Imagine there was a political party which you had supported all your adult life (even though at times it espoused policies you didn’t fully agree with) because ideologically its economic and social policies were closely aligned with your own. Imagine a new leadership emerged which if anything brought the party’s stated aims even closer to your own… except that the leader was vociferously opposed to the teaching, promotion or funding of the arts in schools and colleges. The leader had publicly stated that he believed all theatres, orchestras and opera companies should not only lose any public funding, but should be closed down, as they were a bad influence on society. Furthermore, although never stated as party policy, there were constant rumours that the leader’s motivation for this belief is that the arts are ‘infested with homosexuality’, betraying an irrational prejudice which is strictly speaking proscribed by law.
This imaginary tale is of course preposterous, and yet it has many parallels with the way I feel at present about Jeremy Corbyn and the Labour Party, except of course for ‘the arts’ read ‘Israel’ and for homophobia read anti-semitism.
No-one is claiming that it is Labour Party policy to be anti-semitic, but come the next election, who is to say what might end up in the Party manifesto? Alternatively, if the manifesto contradicts what are the known beliefs of the leadership, what confidence can one have that when in Government, the Party will not legislate according to those beliefs.
Which leads to the obvious question: how can the Labour Party extricate itself from this mess? Strangely, I see some similarities with the world of classical music.
Those of us who are involved in some way with organising or supporting classical music groups will be only too familiar with the regular pleas to appeal to a wider audience, and not to alienate future concert-goers by sticking to traditional habits and modes of behaviour. The response to these pleas may take many forms, some more radical than others. It is now more common to see orchestras performing in all black than in formal dress, and opposition to clapping between movements of a symphony seems, to me at least, to be less vociferous than in the past.
These ripples of modernisation are however less annoying to me than another trend, aimed at ‘popularisation’ of the genre, which is becoming much stronger in the classical music world these days, which I would like to call the ‘cult of the performer’. This manifests itself, for example, in the now annual concerts at the BBC Proms by certain groups or individuals, whose identity, rather than the music they are performing, is seen as the main ‘selling point’ of the event. Of course, this has gone on for years (e.g. the Glyndebourne Prom), but such concerts (the John Wilson Prom, Metropole Orchest, Heritage Orchestra, even the Berlin Philharmonic’s visit) are booming, admiration for the artists involved notwithstanding.

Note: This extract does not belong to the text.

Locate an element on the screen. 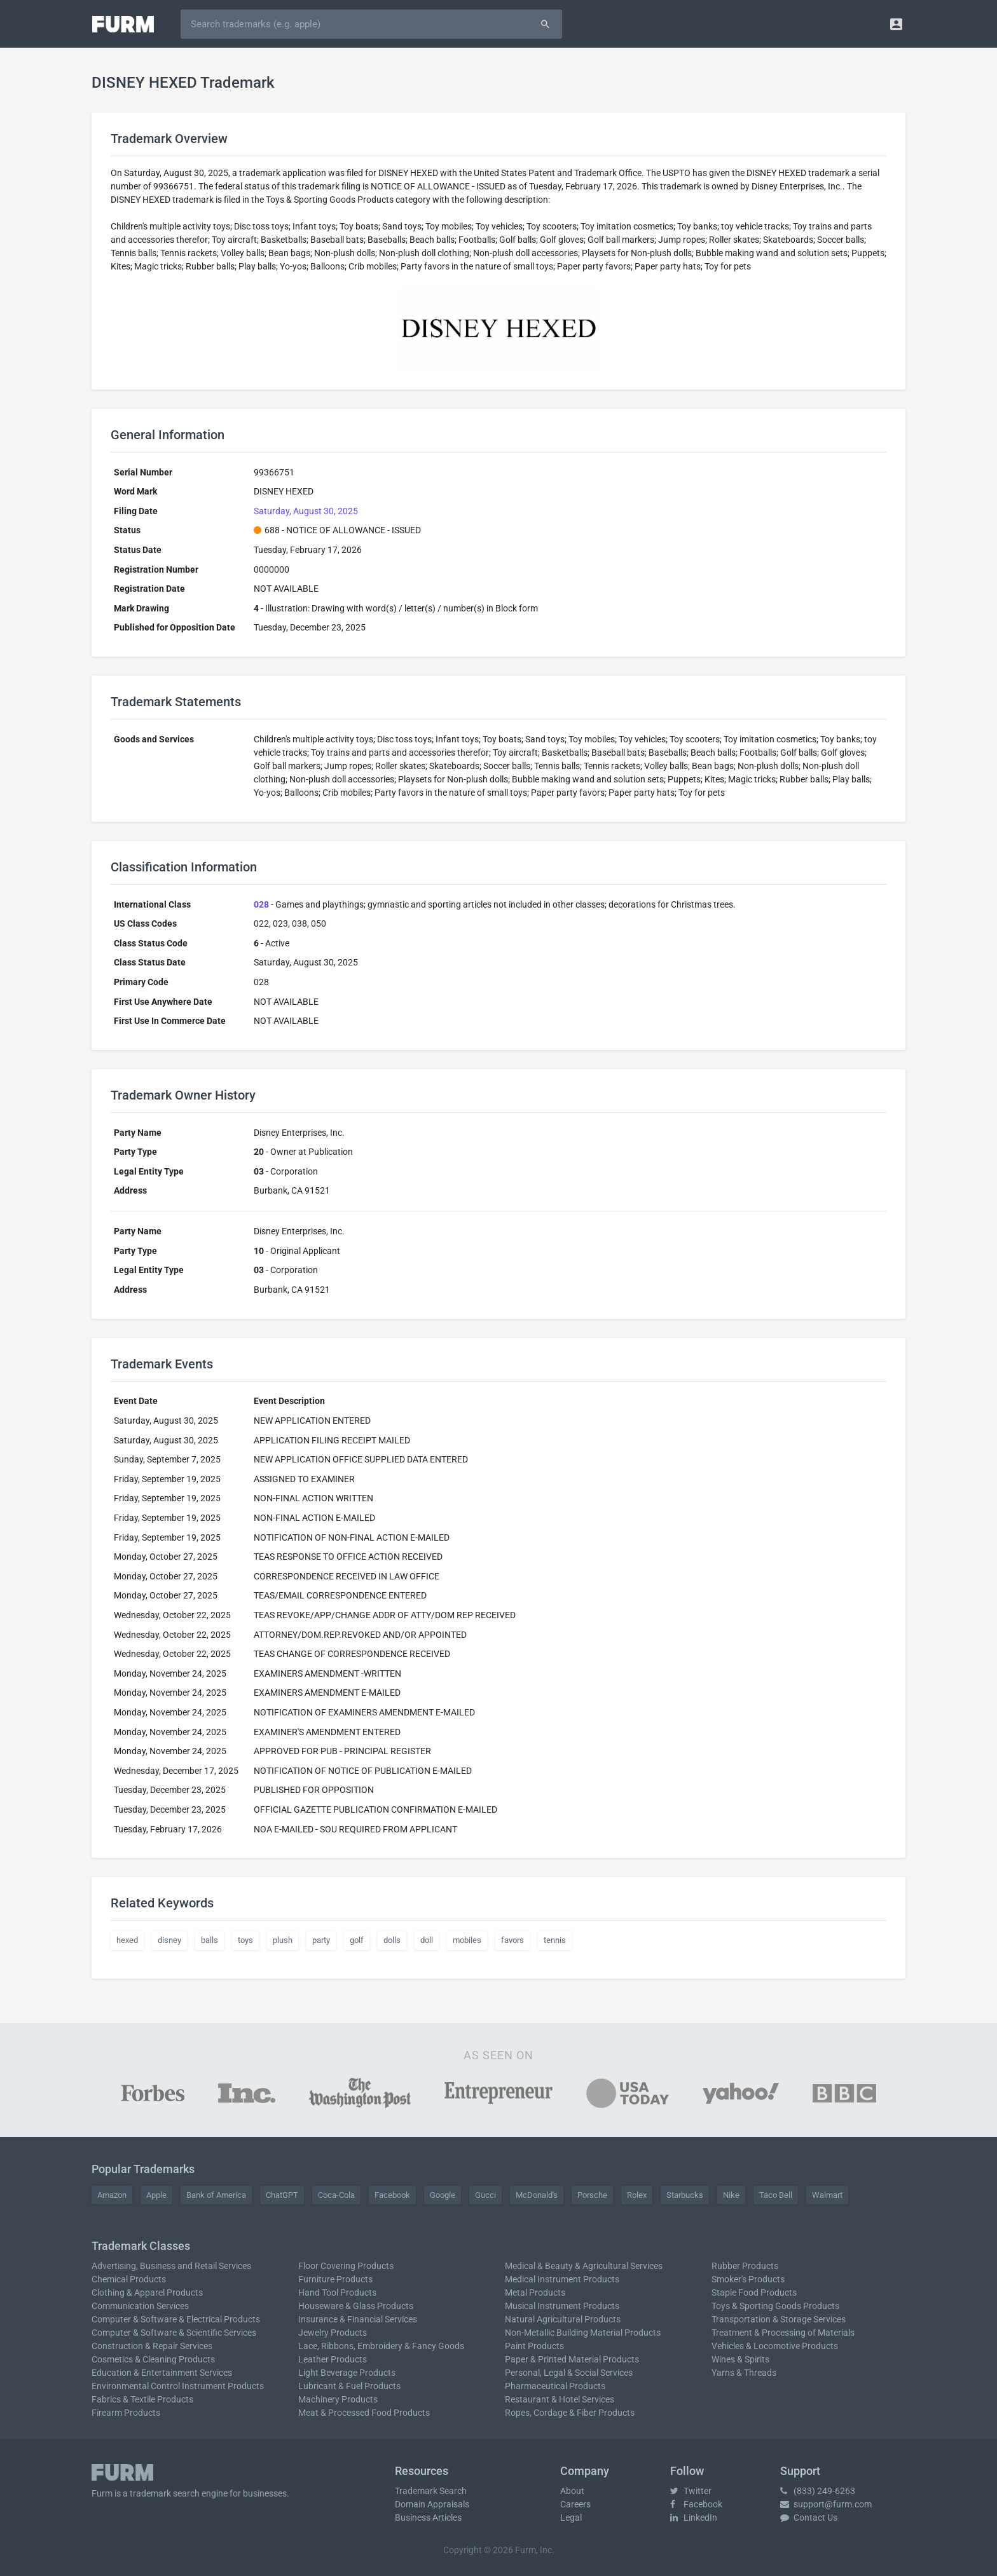 This screenshot has height=2576, width=997. support@furm.com is located at coordinates (826, 2504).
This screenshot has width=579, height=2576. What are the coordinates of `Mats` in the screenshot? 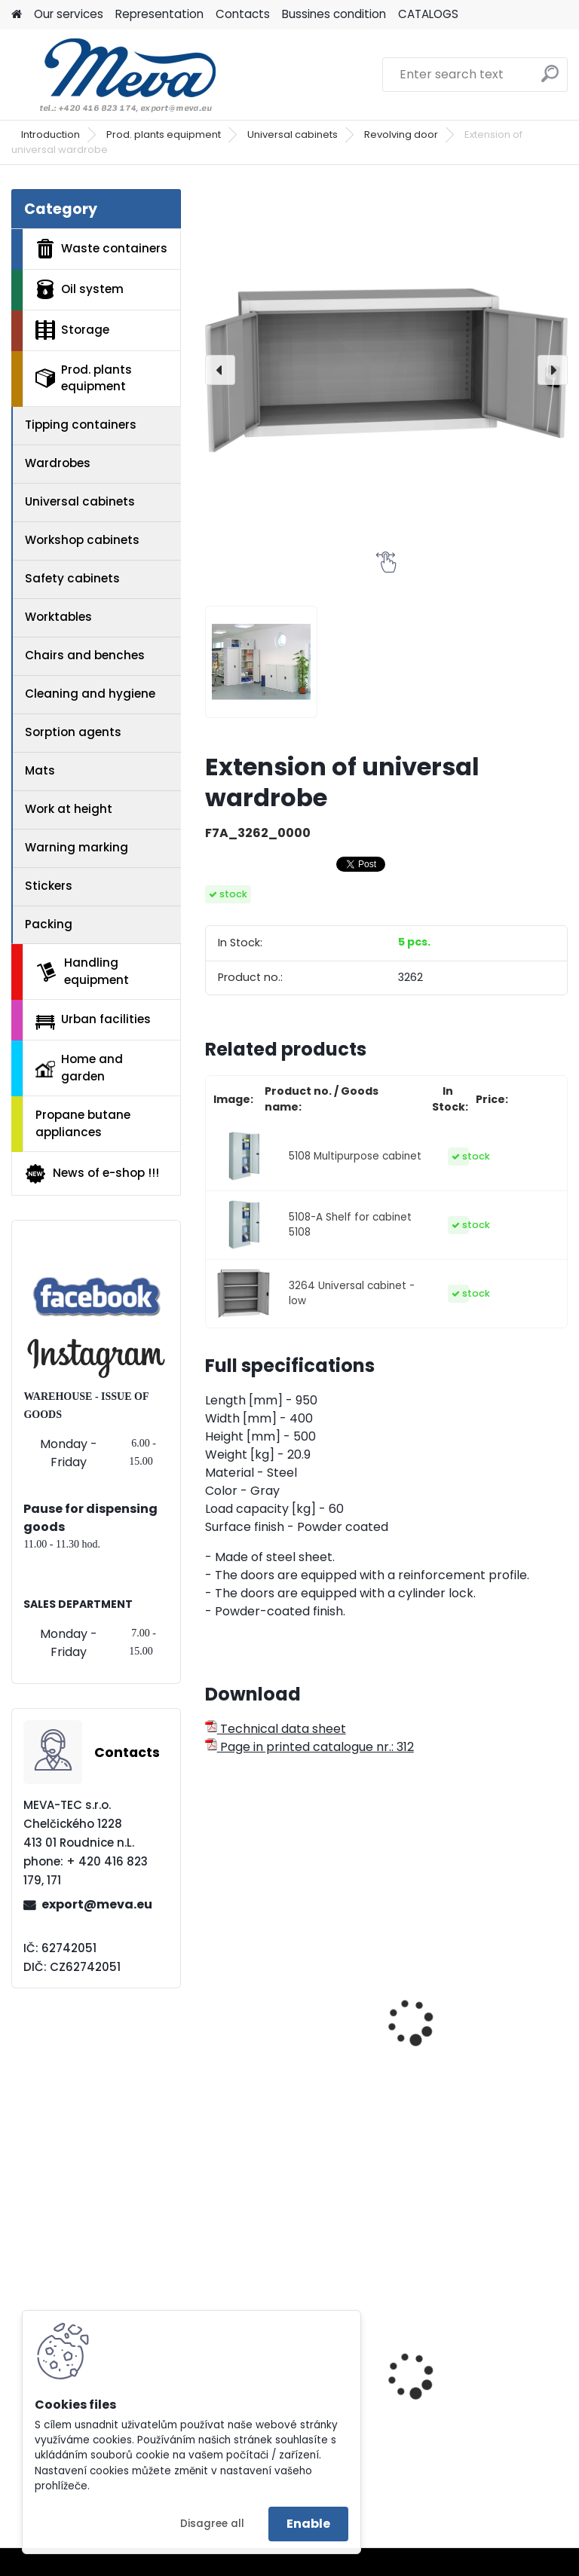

So why does the ‘cult of the performer’ annoy me, and how does it relate to the problems of the Labour Party? Because both are examples of the triumph of personality over purpose. People are being encouraged to attend a concert, not because of the music to be performed, but just because of who is playing it. This may be de riguer in the world of pop music, but in the classical world, there surely has to be a ‘higher motivation’.
In the case of the Labour Party, there is a disturbing level of cult worship of Jeremy Corbyn, as if the social and economic policies he espouses can ONLY ever become Government policy if HE leads the party to victory. And this personal support leads people not just to brush under the carpet aspects of his beliefs that ought to be questioned, but even to adopt those beliefs, just as in a cult.
So what about the original question – how does Labour get out of this mess. If you support the Labour Party, and want to see them elected to govern the country, you must realise that Mr.Corbyn is fatally flawed as a leader. The message MUST be more important than the messenger. In other words, separate the man from the manifesto.